FPN for Object Detection: PyTorch Implementation

 

FPN is a simple but powerful design for mix the low-level and high-level features in object detector. Its main arch is as follows:

FPN

Bottom-Up Pathway

  • The bottom-up pathway is the feedforward computation of the backbone ConvNet. It is defined that one pyramid level is for each stage. The output of the last layer of each stage will be used as the reference set of feature maps for enriching the top-down pathway by lateral connection.

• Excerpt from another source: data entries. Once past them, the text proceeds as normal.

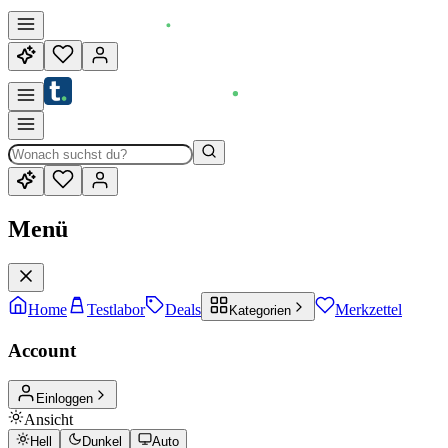
Menü
Home
Testlabor
Deals
Merkzettel
Kategorien
Account
Einloggen
Ansicht
Hell
Dunkel
Auto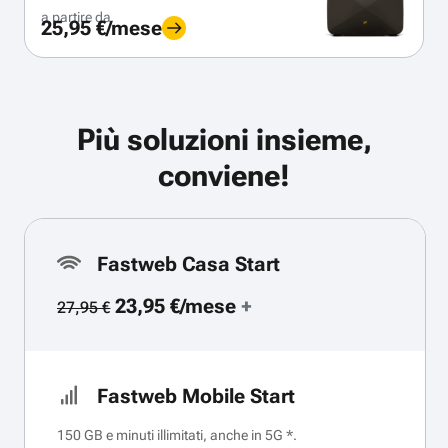
a partire da
25,95 €/mese
Più soluzioni insieme,
conviene!
Fastweb Casa Start
23,95 €/mese
+
27,95 €
Fastweb Mobile Start
150 GB e minuti illimitati, anche in 5G *.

Top-Down Pathway and Lateral Connection

  • The higher resolution features is upsampled spatially coarser, but semantically stronger, feature maps from higher pyramid levels. More specifically, the spatial resolution is upsampled by a factor of 2 using the nearest neighbor for simplicity.
  • Each lateral connection merges feature maps of the same spatial size from the bottom-up pathway and the top-down pathway.
  • Specifically, the feature maps from bottom-up pathway undergoes 1×1 convolutions to reduce the channel dimensions.
  • And the feature maps from the bottom-up pathway and the top-down pathway are merged by element-wise addition.

Prediction

  • Finally, a 3×3 convolution is appended on each merged map to generate the final feature map, which is to reduce the aliasing effect of upsampling. This final set of feature maps is called {P2, P3, P4, P5}, corresponding to {C2, C3, C4, C5} that are respectively of the same spatial sizes.
  • Because all levels of the pyramid use shared classifiers/regressors as in a traditional featurized image pyramid, the feature dimension at output d is fixed with d = 256. Thus, all extra convolutional layers have 256-channel outputs.

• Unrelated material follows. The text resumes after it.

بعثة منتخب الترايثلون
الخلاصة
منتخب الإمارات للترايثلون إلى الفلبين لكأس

FPN: PyTorch Implementation

The following module add extra layers and mix them with backbone features in different spatial resolution level.

class FPN(nn.Module):

    def __init__(self,
                 in_channels,
                 out_channels,
                 num_outs,
                 start_level=0,
                 end_level=-1,
                 add_extra_convs=False,
                 extra_convs_on_inputs=True,
                 normalize=None,
                 activation=None):
        super(FPN, self).__init__()
        assert isinstance(in_channels, list)
        self.in_channels = in_channels
        self.out_channels = out_channels
        self.num_ins = len(in_channels)
        self.num_outs = num_outs
        self.activation = activation
        self.with_bias = normalize is None

        if end_level == -1:
            self.backbone_end_level = self.num_ins
            assert num_outs >= self.num_ins - start_level
        else:
            # if end_level < inputs, no extra level is allowed
            self.backbone_end_level = end_level
            assert end_level <= len(in_channels)
            assert num_outs == end_level - start_level
        self.start_level = start_level
        self.end_level = end_level
        self.add_extra_convs = add_extra_convs
        self.extra_convs_on_inputs = extra_convs_on_inputs

        self.lateral_convs = nn.ModuleList()
        self.fpn_convs = nn.ModuleList()

        for i in range(self.start_level, self.backbone_end_level):
            l_conv = ConvModule(
                in_channels[i],
                out_channels,
                1,
                normalize=normalize,
                bias=self.with_bias,
                activation=self.activation,
                inplace=False)
            fpn_conv = ConvModule(
                out_channels,
                out_channels,
                3,
                padding=1,
                normalize=normalize,
                bias=self.with_bias,
                activation=self.activation,
                inplace=False)

            self.lateral_convs.append(l_conv)
            self.fpn_convs.append(fpn_conv)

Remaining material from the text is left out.